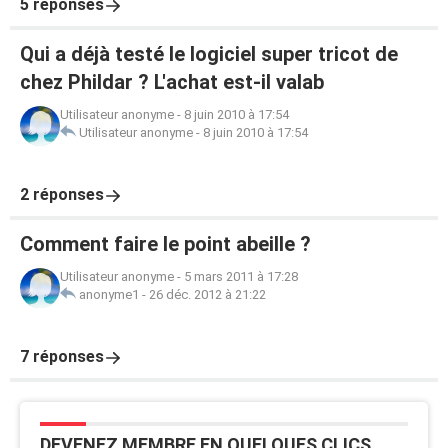
5 réponses
Qui a déjà testé le logiciel super tricot de
chez Phildar ? L'achat est-il valab
Utilisateur anonyme
-
8 juin 2010 à 17:54
Utilisateur anonyme
-
8 juin 2010 à 17:54
2 réponses
Comment faire le point abeille ?
Utilisateur anonyme
-
5 mars 2011 à 17:28
anonyme1
-
26 déc. 2012 à 21:22
7 réponses
DEVENEZ MEMBRE EN QUELQUES CLICS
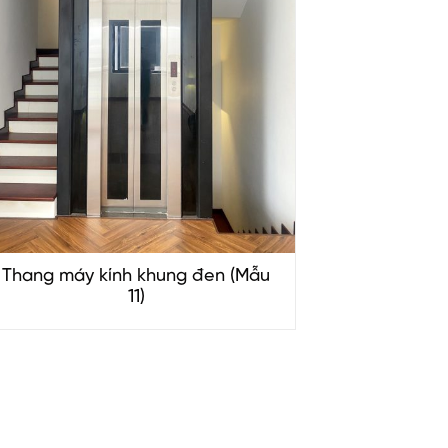
Thang máy kính khung đen (Mẫu
11)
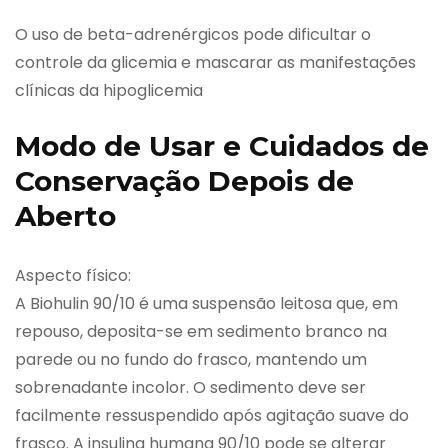
O uso de beta-adrenérgicos pode dificultar o
controle da glicemia e mascarar as manifestações
clínicas da hipoglicemia
Modo de Usar e Cuidados de
Conservação Depois de
Aberto
Aspecto físico:
A Biohulin 90/10 é uma suspensão leitosa que, em
repouso, deposita-se em sedimento branco na
parede ou no fundo do frasco, mantendo um
sobrenadante incolor. O sedimento deve ser
facilmente ressuspendido após agitação suave do
frasco. A insulina humana 90/10 pode se alterar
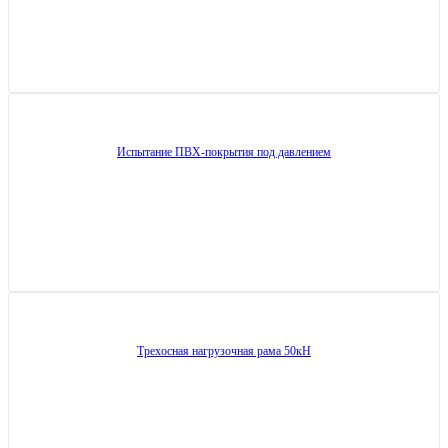
Испытание ПВХ-покрытия под давлением
Трехосная нагрузочная рама 50кН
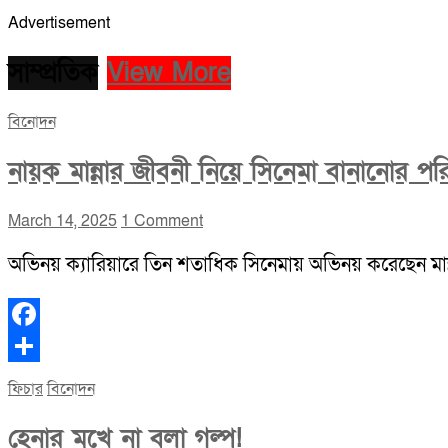
Advertisement
সাম্প্রতিক
View More
বিনোদন
নায়ক মান্নার জীবনী নিয়ে সিনেমা বানানোর পর
March 14, 2025
1 Comment
অভিনয় ক্যারিয়ারে তিন শতাধিক সিনেমায় অভিনয় করেছেন মা
Facebook
Share
ফিচার
বিনোদন
হেনার মুখে না বলা গল্প!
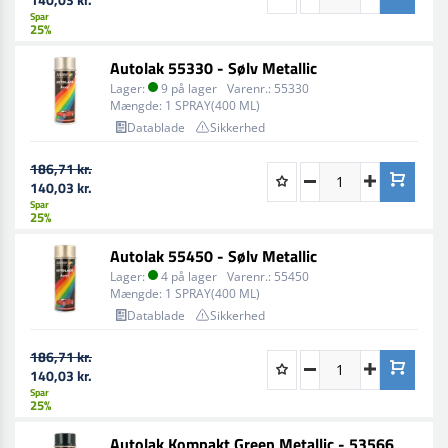
Spar
25%
Autolak 55330 - Sølv Metallic
Lager:
9 på lager
Varenr.:
55330
Mængde:
1 SPRAY(400 ML)
Datablade
Sikkerhed
186,71 kr.
140,03 kr.
Spar
25%
Autolak 55450 - Sølv Metallic
Lager:
4 på lager
Varenr.:
55450
Mængde:
1 SPRAY(400 ML)
Datablade
Sikkerhed
186,71 kr.
140,03 kr.
Spar
25%
Autolak Kompakt Green Metallic - 53566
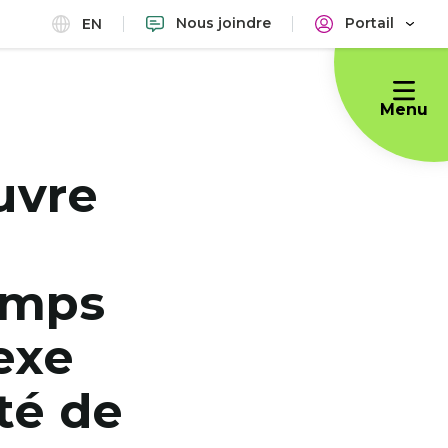
Nous joindre
Portail
EN
Menu
uvre
emps
exe
ité de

******

The answer should be one number, the count of lines in this material that include the word "frasco".

Task solution: 2